Problem requirements -
Your answer should consist of every line from the records that holds the string "icon".

(Data entries)

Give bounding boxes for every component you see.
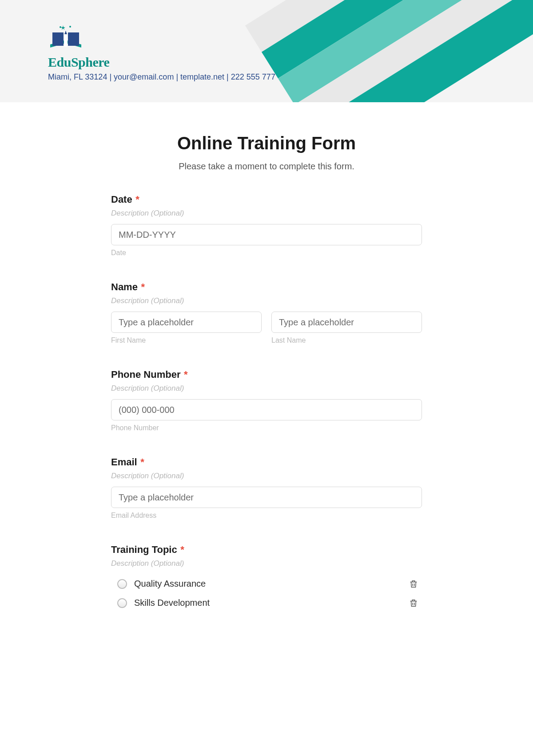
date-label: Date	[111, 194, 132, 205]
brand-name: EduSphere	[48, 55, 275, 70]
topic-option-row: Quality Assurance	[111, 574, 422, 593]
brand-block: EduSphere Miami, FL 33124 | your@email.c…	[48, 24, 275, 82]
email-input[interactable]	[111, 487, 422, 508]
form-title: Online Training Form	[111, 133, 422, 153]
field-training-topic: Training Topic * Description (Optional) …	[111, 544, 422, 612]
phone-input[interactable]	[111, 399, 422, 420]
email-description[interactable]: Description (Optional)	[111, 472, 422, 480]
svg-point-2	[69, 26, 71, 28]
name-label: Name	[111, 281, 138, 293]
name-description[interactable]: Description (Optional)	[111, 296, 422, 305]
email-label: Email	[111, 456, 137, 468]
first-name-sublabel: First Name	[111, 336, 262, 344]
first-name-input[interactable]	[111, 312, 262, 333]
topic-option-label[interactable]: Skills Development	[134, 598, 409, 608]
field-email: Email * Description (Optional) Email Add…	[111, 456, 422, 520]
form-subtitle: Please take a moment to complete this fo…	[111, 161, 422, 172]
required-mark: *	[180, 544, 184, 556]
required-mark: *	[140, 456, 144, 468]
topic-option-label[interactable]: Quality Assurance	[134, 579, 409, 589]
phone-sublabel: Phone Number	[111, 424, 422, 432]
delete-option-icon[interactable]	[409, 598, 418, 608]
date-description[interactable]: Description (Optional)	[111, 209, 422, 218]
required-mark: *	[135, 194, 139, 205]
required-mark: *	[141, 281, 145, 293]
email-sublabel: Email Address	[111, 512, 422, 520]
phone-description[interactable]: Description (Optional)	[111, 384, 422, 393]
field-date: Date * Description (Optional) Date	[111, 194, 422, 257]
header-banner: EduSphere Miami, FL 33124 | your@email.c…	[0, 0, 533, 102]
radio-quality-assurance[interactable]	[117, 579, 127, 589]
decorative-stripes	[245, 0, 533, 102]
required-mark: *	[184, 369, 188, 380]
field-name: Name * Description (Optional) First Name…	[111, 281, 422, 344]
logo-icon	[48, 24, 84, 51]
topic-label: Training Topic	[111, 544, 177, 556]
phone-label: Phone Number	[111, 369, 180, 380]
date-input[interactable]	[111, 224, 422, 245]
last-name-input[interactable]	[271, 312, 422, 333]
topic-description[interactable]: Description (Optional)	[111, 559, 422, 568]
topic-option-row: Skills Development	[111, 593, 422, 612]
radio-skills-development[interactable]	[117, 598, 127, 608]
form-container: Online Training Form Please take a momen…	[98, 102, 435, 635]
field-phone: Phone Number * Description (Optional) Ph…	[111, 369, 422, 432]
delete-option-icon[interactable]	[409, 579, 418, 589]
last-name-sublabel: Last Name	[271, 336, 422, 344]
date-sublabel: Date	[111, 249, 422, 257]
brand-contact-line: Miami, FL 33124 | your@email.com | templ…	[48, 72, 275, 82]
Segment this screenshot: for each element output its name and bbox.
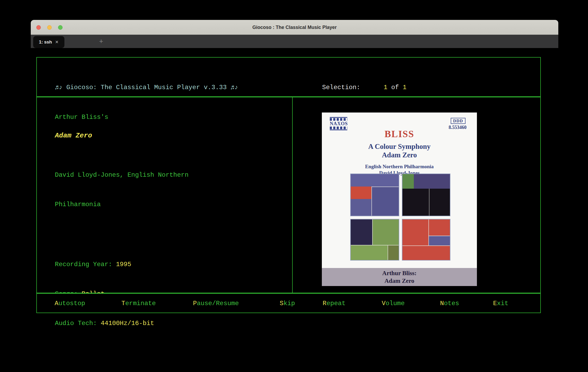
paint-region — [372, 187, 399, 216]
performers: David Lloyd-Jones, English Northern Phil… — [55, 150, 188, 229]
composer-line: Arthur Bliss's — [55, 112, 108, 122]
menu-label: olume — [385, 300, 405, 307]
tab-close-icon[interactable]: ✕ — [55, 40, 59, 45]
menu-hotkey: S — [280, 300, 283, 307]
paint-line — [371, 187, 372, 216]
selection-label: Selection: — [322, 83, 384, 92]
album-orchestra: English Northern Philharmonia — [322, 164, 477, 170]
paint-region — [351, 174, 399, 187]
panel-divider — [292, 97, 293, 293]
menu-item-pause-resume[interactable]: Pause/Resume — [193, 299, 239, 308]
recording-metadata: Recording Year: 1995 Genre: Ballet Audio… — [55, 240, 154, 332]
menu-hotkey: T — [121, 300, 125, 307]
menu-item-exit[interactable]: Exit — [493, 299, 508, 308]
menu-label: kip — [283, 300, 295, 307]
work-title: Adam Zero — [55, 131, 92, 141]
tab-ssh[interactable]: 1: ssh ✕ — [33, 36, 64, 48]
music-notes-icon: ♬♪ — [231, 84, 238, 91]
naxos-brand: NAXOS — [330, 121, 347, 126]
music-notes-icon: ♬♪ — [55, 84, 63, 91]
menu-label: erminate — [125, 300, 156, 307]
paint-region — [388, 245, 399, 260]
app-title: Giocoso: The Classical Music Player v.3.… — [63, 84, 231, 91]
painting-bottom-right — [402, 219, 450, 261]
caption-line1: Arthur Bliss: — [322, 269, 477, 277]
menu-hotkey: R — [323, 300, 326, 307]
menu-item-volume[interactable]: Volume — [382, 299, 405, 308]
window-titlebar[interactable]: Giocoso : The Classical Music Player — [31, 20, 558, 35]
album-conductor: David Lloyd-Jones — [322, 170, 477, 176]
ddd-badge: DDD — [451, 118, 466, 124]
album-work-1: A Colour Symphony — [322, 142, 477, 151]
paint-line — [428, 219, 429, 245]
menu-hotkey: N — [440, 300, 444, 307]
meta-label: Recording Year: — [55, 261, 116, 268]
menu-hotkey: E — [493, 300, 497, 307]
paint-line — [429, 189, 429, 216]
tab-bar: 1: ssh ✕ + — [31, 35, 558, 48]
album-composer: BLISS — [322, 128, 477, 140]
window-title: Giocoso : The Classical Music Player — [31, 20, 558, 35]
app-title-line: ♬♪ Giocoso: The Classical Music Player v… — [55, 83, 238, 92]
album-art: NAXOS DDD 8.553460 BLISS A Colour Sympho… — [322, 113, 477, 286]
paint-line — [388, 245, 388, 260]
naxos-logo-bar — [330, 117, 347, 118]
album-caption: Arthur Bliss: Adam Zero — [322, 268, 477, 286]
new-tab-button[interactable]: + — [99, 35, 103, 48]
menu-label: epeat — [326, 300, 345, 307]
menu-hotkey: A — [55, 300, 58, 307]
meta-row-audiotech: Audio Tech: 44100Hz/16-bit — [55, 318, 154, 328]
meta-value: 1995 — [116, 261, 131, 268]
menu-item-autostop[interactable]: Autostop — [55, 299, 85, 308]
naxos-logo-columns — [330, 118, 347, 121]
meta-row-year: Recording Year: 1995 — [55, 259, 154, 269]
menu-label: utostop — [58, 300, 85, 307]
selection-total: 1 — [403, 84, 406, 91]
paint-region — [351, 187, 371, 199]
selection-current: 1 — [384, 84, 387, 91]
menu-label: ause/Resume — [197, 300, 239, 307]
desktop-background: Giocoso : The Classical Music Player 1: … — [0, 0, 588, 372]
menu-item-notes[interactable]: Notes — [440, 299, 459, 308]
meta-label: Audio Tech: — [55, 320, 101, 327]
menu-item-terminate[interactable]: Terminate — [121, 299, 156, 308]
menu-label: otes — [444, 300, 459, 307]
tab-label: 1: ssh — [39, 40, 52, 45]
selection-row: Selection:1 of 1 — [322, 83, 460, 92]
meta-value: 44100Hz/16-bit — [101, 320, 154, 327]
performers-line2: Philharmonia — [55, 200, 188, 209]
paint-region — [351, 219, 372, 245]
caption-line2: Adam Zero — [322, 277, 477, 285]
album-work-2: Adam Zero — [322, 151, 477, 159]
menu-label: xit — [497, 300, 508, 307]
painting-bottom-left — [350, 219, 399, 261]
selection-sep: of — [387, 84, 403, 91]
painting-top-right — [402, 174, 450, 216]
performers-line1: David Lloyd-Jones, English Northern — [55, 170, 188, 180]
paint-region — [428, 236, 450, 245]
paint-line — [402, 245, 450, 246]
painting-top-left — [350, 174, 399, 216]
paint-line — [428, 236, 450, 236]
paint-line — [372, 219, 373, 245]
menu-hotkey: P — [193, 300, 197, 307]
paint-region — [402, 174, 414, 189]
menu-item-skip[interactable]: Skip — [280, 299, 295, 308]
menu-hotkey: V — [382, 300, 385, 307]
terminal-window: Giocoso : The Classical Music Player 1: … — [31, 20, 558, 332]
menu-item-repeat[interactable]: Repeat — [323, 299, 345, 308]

Answer -
delete-option-icon[interactable]	[409, 598, 418, 608]
logo-icon	[48, 24, 84, 51]
delete-option-icon[interactable]	[409, 579, 418, 589]
tab-close-icon[interactable]: ✕ — [55, 40, 59, 45]
music-notes-icon: ♬♪ — [231, 84, 238, 91]
music-notes-icon: ♬♪ — [55, 84, 63, 91]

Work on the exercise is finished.